Дохлого оборотня на всякий случай прижали к земле выдернутыми из ближайшей ограды кольями.
Трогать Кер-Тинора было нельзя – нельзя даже перенести в дом. Двое Вольных, нещадно хлеща коней, уже ускакали – за магом-лекарем; Император мысленно позвал Гахлана. Старый маг (которому Император так и не простил того несчастного щенка!) был отличным врачевателем.

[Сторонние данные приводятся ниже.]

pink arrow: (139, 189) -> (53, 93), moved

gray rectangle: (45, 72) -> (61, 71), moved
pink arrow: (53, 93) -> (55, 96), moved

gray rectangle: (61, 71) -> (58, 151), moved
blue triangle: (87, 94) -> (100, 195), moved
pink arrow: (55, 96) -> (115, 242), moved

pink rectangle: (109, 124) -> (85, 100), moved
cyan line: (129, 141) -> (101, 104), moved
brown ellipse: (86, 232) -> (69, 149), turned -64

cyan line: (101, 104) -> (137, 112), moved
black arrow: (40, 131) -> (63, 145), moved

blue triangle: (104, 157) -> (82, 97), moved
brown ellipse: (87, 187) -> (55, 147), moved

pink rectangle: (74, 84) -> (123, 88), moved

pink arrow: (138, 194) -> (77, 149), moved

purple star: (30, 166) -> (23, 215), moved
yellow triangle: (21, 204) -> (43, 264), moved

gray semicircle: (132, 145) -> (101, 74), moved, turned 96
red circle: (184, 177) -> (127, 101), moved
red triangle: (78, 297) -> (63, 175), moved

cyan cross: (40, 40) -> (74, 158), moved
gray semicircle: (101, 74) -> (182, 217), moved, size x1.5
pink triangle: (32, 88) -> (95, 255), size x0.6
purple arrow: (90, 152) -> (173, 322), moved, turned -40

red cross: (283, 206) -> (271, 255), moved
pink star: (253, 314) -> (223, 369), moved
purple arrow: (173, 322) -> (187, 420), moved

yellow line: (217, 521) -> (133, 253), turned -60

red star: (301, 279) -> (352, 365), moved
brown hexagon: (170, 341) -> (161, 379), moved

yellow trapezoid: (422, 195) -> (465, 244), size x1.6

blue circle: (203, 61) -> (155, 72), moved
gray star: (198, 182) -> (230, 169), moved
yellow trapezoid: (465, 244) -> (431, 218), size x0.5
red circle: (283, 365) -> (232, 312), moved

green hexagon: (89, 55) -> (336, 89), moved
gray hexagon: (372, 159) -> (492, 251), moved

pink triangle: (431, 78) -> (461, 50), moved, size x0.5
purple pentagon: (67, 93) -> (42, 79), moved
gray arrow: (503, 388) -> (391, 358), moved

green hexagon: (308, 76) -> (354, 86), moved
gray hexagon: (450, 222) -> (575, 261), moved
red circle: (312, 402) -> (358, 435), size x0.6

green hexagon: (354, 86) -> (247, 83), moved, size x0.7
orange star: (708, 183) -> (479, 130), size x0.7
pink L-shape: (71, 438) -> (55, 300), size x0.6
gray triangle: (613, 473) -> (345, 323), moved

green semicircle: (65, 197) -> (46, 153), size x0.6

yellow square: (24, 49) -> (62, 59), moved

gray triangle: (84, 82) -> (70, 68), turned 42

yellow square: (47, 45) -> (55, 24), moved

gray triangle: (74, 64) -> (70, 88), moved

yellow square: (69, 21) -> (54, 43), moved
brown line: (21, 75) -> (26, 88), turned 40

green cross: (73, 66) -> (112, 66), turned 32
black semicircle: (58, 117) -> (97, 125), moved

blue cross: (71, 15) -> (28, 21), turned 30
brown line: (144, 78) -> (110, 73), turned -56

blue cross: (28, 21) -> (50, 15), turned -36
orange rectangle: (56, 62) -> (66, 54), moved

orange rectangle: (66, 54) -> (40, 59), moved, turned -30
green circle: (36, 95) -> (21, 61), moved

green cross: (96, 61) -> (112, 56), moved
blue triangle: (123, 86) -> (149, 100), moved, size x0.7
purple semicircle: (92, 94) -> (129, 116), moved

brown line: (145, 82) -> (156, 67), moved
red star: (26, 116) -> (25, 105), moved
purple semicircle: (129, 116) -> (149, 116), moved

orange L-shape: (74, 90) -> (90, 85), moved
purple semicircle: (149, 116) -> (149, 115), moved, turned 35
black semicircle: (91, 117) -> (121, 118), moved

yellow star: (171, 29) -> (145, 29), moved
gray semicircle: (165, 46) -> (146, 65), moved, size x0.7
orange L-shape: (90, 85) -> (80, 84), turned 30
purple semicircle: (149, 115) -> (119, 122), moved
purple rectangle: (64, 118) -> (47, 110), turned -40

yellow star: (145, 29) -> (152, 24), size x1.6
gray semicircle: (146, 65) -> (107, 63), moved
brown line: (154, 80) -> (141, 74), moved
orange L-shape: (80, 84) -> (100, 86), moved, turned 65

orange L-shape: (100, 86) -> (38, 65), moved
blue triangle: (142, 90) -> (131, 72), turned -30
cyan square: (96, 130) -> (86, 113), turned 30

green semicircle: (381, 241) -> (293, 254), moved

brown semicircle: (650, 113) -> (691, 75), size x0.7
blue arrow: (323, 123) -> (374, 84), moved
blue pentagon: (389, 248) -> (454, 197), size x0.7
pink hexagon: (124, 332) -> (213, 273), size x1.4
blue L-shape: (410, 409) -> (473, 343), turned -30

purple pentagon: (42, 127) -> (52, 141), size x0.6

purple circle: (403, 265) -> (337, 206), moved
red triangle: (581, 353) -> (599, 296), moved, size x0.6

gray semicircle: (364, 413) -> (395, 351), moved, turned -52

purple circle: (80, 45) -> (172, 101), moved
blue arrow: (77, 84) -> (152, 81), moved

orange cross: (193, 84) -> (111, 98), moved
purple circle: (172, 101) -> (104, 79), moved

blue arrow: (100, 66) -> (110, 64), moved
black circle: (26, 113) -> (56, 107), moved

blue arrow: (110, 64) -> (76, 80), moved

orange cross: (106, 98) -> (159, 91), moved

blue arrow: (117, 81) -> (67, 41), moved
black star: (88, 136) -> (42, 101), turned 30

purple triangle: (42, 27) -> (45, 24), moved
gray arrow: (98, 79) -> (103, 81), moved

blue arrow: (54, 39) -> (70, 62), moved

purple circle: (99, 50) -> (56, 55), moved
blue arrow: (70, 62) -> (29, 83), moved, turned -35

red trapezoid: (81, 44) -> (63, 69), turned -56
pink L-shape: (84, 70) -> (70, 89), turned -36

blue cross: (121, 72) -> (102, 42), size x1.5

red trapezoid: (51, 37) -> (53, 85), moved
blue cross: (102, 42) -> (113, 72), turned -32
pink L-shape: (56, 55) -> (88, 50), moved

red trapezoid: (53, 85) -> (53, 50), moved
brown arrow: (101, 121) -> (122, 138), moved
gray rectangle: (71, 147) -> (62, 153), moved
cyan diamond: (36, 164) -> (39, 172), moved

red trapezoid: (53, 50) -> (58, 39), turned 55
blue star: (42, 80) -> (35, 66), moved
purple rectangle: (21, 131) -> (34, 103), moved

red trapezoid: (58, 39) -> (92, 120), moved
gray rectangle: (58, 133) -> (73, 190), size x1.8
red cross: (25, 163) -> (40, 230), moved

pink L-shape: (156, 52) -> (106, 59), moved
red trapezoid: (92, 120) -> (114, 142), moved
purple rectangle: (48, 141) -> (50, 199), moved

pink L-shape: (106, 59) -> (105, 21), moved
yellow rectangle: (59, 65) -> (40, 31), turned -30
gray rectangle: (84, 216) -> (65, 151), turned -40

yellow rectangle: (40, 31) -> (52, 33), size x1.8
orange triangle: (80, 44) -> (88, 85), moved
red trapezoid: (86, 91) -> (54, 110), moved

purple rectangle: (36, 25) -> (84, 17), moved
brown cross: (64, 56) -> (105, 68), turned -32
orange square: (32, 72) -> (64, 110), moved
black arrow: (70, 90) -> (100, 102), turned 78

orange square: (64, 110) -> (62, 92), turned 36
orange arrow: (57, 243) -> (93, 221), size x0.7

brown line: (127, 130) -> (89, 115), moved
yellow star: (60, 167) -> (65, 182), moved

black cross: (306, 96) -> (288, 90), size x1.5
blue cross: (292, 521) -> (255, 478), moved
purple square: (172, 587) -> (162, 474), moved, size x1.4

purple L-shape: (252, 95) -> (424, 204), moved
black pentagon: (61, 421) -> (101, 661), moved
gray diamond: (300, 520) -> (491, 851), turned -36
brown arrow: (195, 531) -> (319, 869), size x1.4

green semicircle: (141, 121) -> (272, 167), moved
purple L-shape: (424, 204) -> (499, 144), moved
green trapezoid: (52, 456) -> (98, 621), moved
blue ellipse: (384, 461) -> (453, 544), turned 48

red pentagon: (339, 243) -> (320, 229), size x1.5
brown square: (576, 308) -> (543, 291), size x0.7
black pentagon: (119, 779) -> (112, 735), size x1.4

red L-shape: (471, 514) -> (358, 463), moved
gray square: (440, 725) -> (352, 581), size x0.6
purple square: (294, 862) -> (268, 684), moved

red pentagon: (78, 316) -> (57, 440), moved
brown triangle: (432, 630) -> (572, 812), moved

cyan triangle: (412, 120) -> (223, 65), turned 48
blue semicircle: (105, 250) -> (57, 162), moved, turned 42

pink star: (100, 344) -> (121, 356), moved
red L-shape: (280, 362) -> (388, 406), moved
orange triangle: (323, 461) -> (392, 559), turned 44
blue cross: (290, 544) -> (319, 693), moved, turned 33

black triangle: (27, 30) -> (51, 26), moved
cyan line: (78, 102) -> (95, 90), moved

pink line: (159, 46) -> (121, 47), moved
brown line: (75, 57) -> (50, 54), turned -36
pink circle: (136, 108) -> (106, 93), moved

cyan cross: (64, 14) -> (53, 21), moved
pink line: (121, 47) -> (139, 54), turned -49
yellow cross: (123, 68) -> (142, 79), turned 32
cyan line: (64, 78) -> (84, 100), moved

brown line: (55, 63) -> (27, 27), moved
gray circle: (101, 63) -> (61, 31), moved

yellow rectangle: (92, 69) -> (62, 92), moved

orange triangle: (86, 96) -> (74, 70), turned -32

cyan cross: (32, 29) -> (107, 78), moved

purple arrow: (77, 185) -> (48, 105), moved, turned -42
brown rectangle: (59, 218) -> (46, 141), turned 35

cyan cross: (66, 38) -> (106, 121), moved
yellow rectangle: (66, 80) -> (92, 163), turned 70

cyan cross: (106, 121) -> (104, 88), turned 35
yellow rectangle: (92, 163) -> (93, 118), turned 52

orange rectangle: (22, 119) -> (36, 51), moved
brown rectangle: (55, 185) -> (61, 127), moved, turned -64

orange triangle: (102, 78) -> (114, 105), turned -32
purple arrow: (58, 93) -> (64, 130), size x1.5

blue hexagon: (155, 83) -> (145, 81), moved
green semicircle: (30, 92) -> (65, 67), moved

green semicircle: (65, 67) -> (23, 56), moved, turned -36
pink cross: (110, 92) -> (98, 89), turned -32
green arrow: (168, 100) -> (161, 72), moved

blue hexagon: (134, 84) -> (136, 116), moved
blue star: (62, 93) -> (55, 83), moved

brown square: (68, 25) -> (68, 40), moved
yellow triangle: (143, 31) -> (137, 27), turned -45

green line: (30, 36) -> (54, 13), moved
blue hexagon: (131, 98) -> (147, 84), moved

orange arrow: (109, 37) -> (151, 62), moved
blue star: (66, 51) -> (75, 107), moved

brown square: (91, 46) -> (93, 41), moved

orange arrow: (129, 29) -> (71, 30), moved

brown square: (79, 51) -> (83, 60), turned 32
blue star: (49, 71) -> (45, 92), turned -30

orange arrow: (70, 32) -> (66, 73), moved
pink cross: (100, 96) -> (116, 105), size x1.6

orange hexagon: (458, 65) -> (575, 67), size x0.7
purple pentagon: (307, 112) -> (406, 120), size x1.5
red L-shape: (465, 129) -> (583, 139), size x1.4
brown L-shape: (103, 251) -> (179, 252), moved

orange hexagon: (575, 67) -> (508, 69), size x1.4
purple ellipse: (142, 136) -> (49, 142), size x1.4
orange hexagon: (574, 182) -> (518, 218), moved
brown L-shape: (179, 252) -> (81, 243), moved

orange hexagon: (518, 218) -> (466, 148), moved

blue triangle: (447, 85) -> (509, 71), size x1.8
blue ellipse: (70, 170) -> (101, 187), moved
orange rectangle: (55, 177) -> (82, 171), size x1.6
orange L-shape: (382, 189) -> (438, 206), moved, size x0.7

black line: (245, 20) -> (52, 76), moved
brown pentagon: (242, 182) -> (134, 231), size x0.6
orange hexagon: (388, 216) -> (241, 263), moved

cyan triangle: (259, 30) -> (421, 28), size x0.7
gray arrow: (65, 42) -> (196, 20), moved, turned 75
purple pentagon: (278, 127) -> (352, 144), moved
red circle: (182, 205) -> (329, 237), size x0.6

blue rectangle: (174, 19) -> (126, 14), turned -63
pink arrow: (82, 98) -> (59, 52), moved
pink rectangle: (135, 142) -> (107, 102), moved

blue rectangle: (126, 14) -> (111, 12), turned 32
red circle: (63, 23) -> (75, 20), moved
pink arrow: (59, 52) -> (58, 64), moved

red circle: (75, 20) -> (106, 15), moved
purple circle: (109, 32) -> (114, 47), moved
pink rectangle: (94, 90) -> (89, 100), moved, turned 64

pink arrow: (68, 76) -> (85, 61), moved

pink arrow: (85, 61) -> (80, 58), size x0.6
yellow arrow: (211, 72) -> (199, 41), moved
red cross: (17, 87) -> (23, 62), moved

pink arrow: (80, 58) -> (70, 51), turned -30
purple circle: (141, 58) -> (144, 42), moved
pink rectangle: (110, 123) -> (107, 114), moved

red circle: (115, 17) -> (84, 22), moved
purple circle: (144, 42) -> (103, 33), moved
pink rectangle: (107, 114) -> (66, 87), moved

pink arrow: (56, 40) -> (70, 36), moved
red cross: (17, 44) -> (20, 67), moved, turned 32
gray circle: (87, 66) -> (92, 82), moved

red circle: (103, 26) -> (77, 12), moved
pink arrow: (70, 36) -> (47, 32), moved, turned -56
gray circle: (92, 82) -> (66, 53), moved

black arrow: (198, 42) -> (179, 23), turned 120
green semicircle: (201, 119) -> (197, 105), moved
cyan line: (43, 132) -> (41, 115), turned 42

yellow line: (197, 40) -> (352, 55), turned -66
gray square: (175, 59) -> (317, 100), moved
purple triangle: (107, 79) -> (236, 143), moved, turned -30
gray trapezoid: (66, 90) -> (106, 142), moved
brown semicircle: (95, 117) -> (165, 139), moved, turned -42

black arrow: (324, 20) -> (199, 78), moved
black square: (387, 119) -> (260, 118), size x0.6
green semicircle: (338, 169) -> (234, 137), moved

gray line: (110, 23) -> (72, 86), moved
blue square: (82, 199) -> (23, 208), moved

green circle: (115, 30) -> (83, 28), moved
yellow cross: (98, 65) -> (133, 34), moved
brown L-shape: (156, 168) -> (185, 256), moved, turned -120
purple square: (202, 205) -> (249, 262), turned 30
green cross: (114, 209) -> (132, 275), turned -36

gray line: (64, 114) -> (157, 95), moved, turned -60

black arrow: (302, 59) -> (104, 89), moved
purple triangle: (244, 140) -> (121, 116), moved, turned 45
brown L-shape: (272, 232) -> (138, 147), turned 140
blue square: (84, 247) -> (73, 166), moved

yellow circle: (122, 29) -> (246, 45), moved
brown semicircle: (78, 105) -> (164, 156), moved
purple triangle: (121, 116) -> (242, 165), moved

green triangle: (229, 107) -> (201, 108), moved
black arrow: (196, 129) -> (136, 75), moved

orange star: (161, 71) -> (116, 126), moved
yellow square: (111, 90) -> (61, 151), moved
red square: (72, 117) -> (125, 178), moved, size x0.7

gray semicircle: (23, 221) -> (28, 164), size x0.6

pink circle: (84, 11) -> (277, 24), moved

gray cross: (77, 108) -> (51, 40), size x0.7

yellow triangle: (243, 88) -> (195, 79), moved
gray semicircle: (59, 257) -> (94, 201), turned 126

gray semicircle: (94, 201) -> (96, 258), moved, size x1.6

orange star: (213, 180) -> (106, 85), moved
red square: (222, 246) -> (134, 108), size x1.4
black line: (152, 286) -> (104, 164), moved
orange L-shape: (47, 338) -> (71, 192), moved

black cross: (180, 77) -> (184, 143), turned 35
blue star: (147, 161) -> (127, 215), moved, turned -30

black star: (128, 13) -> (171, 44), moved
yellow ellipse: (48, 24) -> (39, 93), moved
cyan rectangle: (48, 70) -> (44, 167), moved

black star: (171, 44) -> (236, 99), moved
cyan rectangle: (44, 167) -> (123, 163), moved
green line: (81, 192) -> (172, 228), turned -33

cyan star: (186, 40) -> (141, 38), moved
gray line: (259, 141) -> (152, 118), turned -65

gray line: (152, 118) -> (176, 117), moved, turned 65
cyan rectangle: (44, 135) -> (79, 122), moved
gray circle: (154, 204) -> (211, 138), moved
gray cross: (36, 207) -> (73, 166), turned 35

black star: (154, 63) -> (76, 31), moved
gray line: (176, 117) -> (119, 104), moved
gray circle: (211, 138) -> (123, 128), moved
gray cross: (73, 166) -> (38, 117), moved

Гахлан отозвался сразу, как будто только и делал, что ждал неурочного зова.
– Гахлан, мне нужна помощь. Кер-Тинор ранен. Скорее, все вопросы потом!
– Понял тебя, повелитель, – странно, в беззвучном голосе мага не прозвучало и следа удивления. – Место я уже засек… Один миг.., возьму сумку…
Гудение. Сухой треск, бьющий из земли фонтан синих искр. Старый маг, облаченный в одноцветный оранжевый плащ, шагнул прямо из синепламенного облака. От резкого движения плащ распахнулся – стал виден роскошный ночной халат со следами женских притираний и болтающийся на толстой серебряной цепи орденский медальон – молот, наковальня и намертво соединивший их воедино меч.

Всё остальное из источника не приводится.